The cry of the infant effected a seasonable diversion; it covered the retreat of the carpenter, and gave Persis an opportunity of soon quitting the room and carrying the child upstairs, that the curate might have an undisturbed conversation with her husband. Franks placed a chair for Mr. Leyton with more of courteous respect than he would have shown to his cousin, Sir Lacy, the lord of the manor, while Ben Stone went home and made his wife merry with the account of what had occurred, wondering, between his explosive bursts of laughter, how the curate had liked to hear himself called "a blushing boy of a parson."

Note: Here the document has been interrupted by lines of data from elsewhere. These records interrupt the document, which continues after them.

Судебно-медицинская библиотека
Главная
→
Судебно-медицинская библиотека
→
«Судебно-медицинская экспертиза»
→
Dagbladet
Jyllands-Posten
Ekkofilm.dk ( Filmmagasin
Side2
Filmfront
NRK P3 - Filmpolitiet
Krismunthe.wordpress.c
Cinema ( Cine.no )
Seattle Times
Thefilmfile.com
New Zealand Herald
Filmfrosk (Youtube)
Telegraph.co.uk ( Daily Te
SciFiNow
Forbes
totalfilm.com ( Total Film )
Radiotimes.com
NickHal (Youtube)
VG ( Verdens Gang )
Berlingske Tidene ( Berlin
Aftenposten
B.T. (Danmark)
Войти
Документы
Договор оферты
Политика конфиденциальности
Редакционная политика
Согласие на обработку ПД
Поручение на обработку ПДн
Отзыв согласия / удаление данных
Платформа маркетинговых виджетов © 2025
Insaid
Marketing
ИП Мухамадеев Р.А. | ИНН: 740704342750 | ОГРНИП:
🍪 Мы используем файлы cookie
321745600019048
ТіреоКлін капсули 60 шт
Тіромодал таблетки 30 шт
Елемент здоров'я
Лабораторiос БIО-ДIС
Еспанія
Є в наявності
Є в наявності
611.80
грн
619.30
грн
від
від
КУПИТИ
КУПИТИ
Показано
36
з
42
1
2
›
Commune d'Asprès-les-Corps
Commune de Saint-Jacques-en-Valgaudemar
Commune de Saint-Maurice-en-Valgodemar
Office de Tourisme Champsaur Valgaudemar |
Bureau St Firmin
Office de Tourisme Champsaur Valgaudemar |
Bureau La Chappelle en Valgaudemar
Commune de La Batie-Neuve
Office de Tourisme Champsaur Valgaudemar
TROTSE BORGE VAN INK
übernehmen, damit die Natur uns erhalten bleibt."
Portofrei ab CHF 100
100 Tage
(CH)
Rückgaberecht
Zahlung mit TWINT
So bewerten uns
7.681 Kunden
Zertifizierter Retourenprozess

No one knows how often Claudius Leyton had repeated to himself, as if the words haunted him, the exhortation to Timothy, Let no man despise thy youth; nor what a burden the want of self-confidence, added to natural shyness, was to the Curate of Colme. Mr. Leyton lacked neither talent nor zeal, but he was painfully aware that as yet he had not the weight and influence with his flock which every faithful pastor should have; and the young clergyman sometimes seriously contemplated wearing spectacles, although his sight was perfect, in order to take away that boyishness of appearance which marred his usefulness so much.